The growth of the World Wide Web has made it easier to make information publicly available, but to make that information useful it must be in computer readable form so it can be searched and the items of interest retrieved. Documents are converted to computer readable form through the process of Document Image Analysis (DIA) which encompasses the process of Optical Character Recognition (OCR). An image of a document is made and the text content must be recognized in order to be searchable. An automated OCR system can reduce the time needed to convert a document to computer readable form to 25% of the time a human needs to hand enter the same data. Although much effort has been dedicated to developing methods of automatically converting paper documents into electronic form, and OCR products are commercially available, often for free, many documents that are easy for humans to read still have only 92% recognition accuracy. This is too high to remove the human from the process, increasing the time and cost of document conversion. Thus there is a need for further research in this field.

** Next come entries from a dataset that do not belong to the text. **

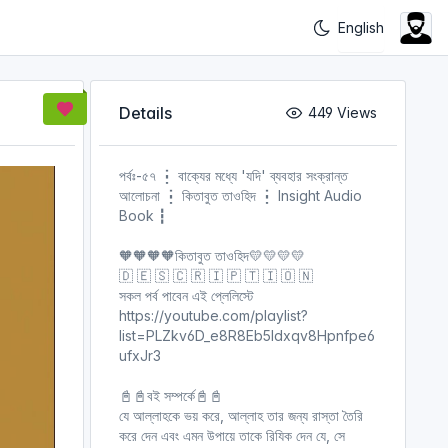
Details
449 Views
পর্বঃ-৫৭ ┇ বাক্যের মধ্যে 'যদি' ব্যবহার সংক্রান্ত
আলোচনা ┇ কিতাবুত তাওহিদ ┇ Insight Audio
Book ┇
🧡🧡🧡🧡কিতাবুত তাওহিদ💛💛💛💛
🇩 🇪 🇸 🇨 🇷 🇮 🇵 🇹 🇮 🇴 🇳
সকল পর্ব পাবেন এই প্লেলিস্টে
https://youtube.com/playlist?
list=PLZkv6D_e8R8Eb5ldxqv8Hpnfpe6
ufxJr3
📓📓বই সম্পর্কে📓📓
যে আল্লাহকে ভয় করে, আল্লাহ তার জন্য রাস্তা তৈরি
করে দেন এবং এমন উপায়ে তাকে রিযিক দেন যে, সে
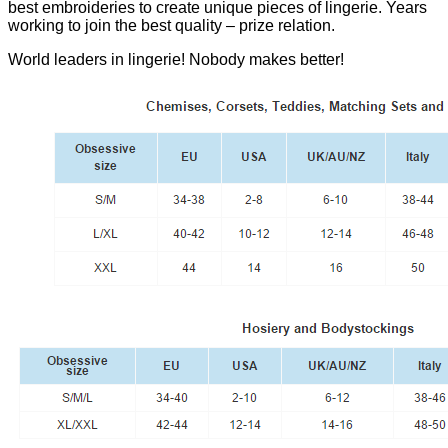
best embroideries to create unique pieces of lingerie. Years
working to join the best quality – prize relation.
World leaders in lingerie! Nobody makes better!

Low accuracy rates are most common in documents with image degradations caused by printing, scanning, photocopying and/or FAXing documents. These four operations all share the processes of spatial and intensity quantization. These are the primary sources that change the appearance of bilevel images such as characters and line drawings. Camera-based acquisition (such as with a cell phone) adds to the degradation by introducing out-of-focus degradations, and perspective distortions. To date the most common method of overcoming these degradations is to provide the classifier with enough variety of samples that the classifier can recognize the degraded characters. However, by understanding the degradation and being able to estimate the degradation characteristics for each document, a more effective method of preprocessing or recognizing the characters can be developed.